→ **Supplied records**
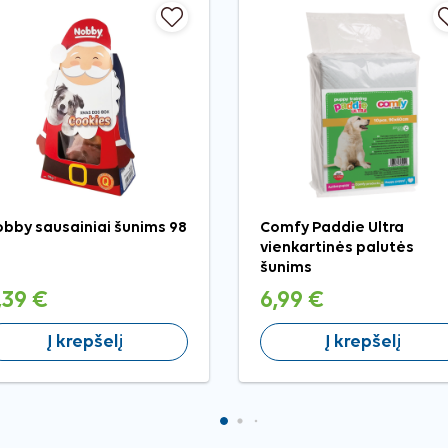
bby sausainiai šunims 98
Comfy Paddie Ultra
vienkartinės palutės
šunims
,39 €
6,99 €
Į krepšelį
Į krepšelį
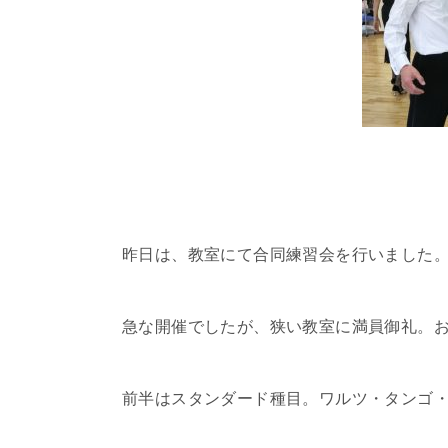
昨日は、教室にて合同練習会を行いました
急な開催でしたが、狭い教室に満員御礼。
前半はスタンダード種目。ワルツ・タンゴ・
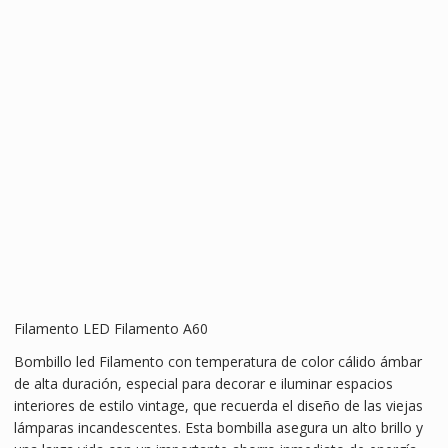
Filamento LED Filamento A60
Bombillo led Filamento con temperatura de color cálido ámbar
de alta duración, especial para decorar e iluminar espacios
interiores de estilo vintage, que recuerda el diseño de las viejas
lámparas incandescentes. Esta bombilla asegura un alto brillo y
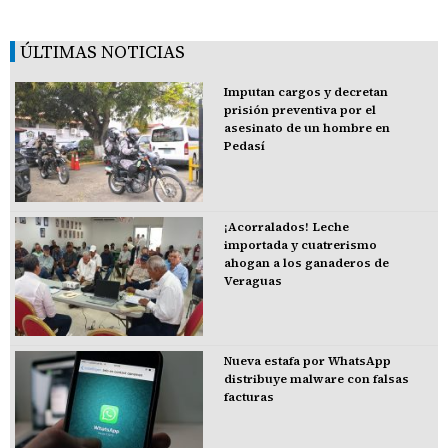
ÚLTIMAS NOTICIAS
Imputan cargos y decretan
prisión preventiva por el
asesinato de un hombre en
Pedasí
¡Acorralados! Leche
importada y cuatrerismo
ahogan a los ganaderos de
Veraguas
Nueva estafa por WhatsApp
distribuye malware con falsas
facturas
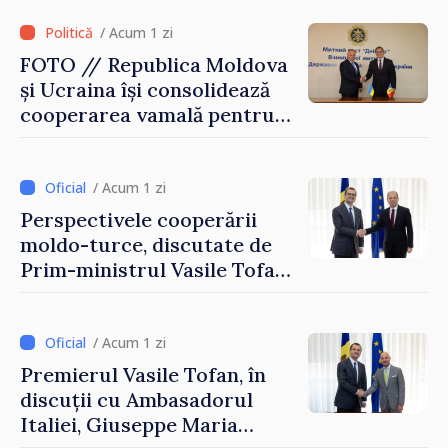
/ Acum 1 zi
FOTO // Republica Moldova
și Ucraina își consolidează
cooperarea vamală pentru
securizarea frontierei și
integrarea europeană.
Reuniune la Moghiliov-
/ Acum 1 zi
Podolsk
Perspectivele cooperării
moldo-turce, discutate de
Prim-ministrul Vasile Tofan
și Ambasadorul Turciei,
Uygar Mustafa Sertel
/ Acum 1 zi
Premierul Vasile Tofan, în
discuții cu Ambasadorul
Italiei, Giuseppe Maria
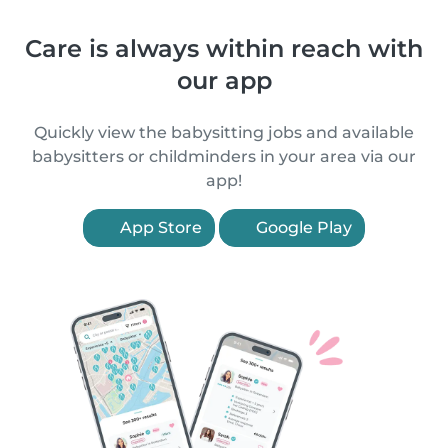
Care is always within reach with
our app
Quickly view the babysitting jobs and available
babysitters or childminders in your area via our
app!
App Store
Google Play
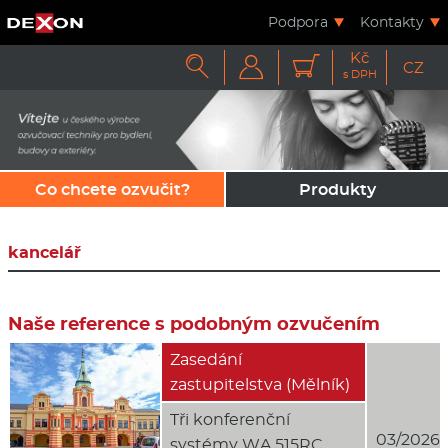
Podpora
Kontakty
Kč



CZ
s DPH
Co chcete ozvučit?
Produkty
kancelář
Naše reference s podobným ozvučením
Zasedání
zastupitelstva (Mělník)
Tři konferenční
03/2026
systémy WA 515RC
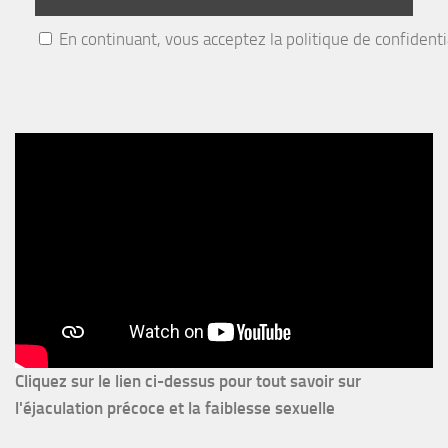
En continuant, vous acceptez la politique de confidenti
Cliquez sur le lien ci-dessus pour
tout savoir sur
l'éjaculation précoce et la faiblesse sexuelle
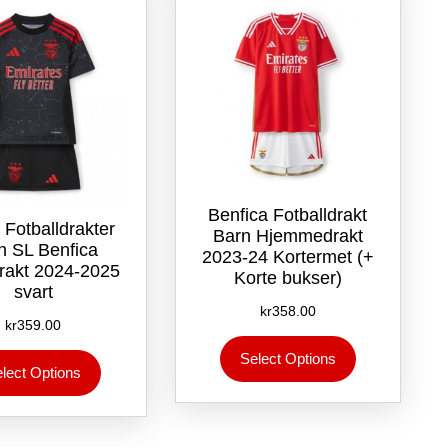
velges
på
på
produktsiden
produktsiden
Benfica Fotballdrakt
e Fotballdrakter
Barn Hjemmedrakt
n SL Benfica
2023-24 Kortermet (+
rakt 2024-2025
Korte bukser)
svart
kr
358.00
kr
359.00
Dette
Dette
Select Options
produktet
lect Options
produktet
har
har
flere
flere
varianter.
varianter.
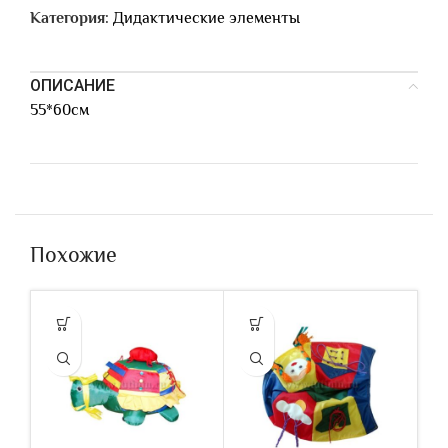
Категория:
Дидактические элементы
ОПИСАНИЕ
55*60см
Похожие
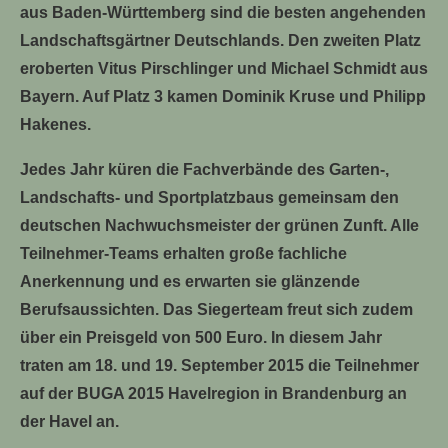
aus Baden-Württemberg sind die besten angehenden
Landschaftsgärtner Deutschlands. Den zweiten Platz
eroberten Vitus Pirschlinger und Michael Schmidt aus
Bayern. Auf Platz 3 kamen Dominik Kruse und Philipp
Hakenes.
Jedes Jahr küren die Fachverbände des Garten-,
Landschafts- und Sportplatzbaus gemeinsam den
deutschen Nachwuchsmeister der grünen Zunft. Alle
Teilnehmer-Teams erhalten große fachliche
Anerkennung und es erwarten sie glänzende
Berufsaussichten. Das Siegerteam freut sich zudem
über ein Preisgeld von 500 Euro. In diesem Jahr
traten am 18. und 19. September 2015 die Teilnehmer
auf der BUGA 2015 Havelregion in Brandenburg an
der Havel an.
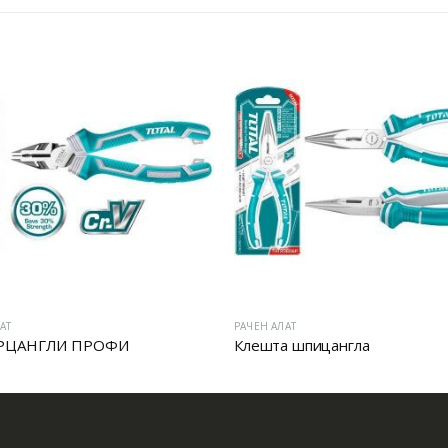
АТ
РАЧЕН АЛАТ
РЦАНГЛИ ПРОФИ
Клешта шпицангла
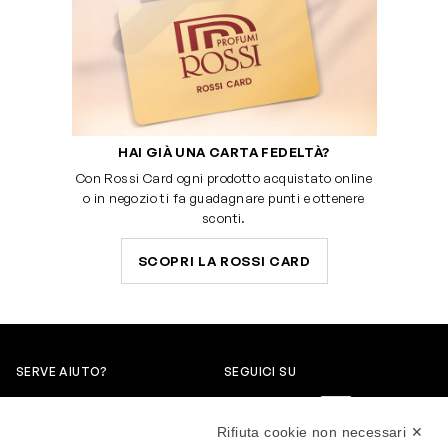
HAI GIÀ UNA CARTA FEDELTÀ?
Con Rossi Card ogni prodotto acquistato online
o in negozio ti fa guadagnare punti e ottenere
sconti.
SCOPRI LA ROSSI CARD
SERVE AIUTO?
SEGUICI SU
0522304744
Rifiuta cookie non necessari ✕
+39 3346440838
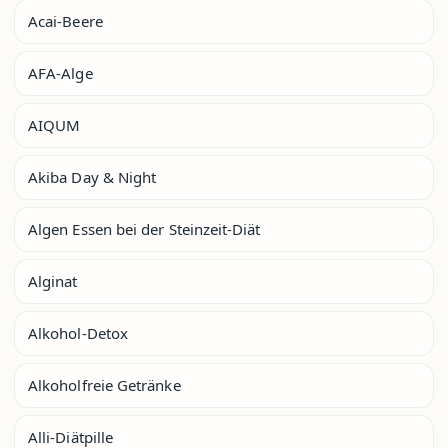
Acai-Beere
AFA-Alge
AIQUM
Akiba Day & Night
Algen Essen bei der Steinzeit-Diät
Alginat
Alkohol-Detox
Alkoholfreie Getränke
Alli-Diätpille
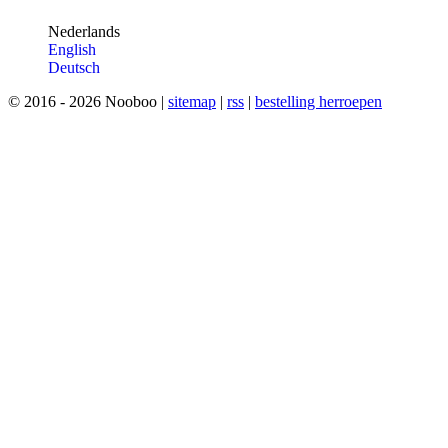
Nederlands
English
D
eutsch
© 2016 - 2026 Nooboo |
sitemap
|
rss
|
bestelling herroepen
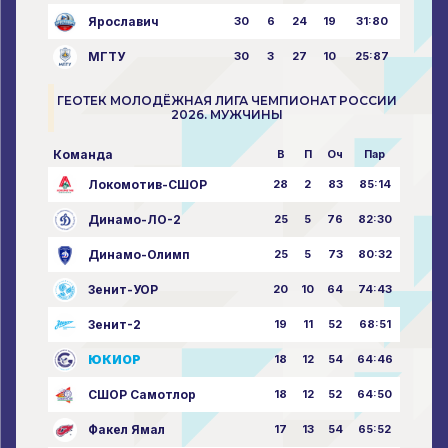
Ярославич
30
6
24
19
31:80
МГТУ
30
3
27
10
25:87
ГЕОТЕК МОЛОДЁЖНАЯ ЛИГА ЧЕМПИОНАТ РОССИИ
2026. МУЖЧИНЫ
Команда
В
П
Оч
Пар
Локомотив-СШОР
28
2
83
85:14
Динамо-ЛО-2
25
5
76
82:30
Динамо-Олимп
25
5
73
80:32
Зенит-УОР
20
10
64
74:43
Зенит-2
19
11
52
68:51
ЮКИОР
18
12
54
64:46
СШОР Самотлор
18
12
52
64:50
Факел Ямал
17
13
54
65:52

→ **Activity**
Copy only what runs above from the line containing "Filamento LED Filamento A60" through the line containing "FOTO // Republica Moldova", exactly. Leave out the pictures.

→ **Solution**
Filamento LED Filamento A60
Bombillo led Filamento con temperatura de color cálido ámbar
de alta duración, especial para decorar e iluminar espacios
interiores de estilo vintage, que recuerda el diseño de las viejas
lámparas incandescentes. Esta bombilla asegura un alto brillo y
ÚLTIMAS NOTICIAS
Imputan cargos y decretan
prisión preventiva por el
asesinato de un hombre en
Pedasí
¡Acorralados! Leche
importada y cuatrerismo
ahogan a los ganaderos de
Veraguas
Nueva estafa por WhatsApp
distribuye malware con falsas
facturas
/ Acum 1 zi
FOTO // Republica Moldova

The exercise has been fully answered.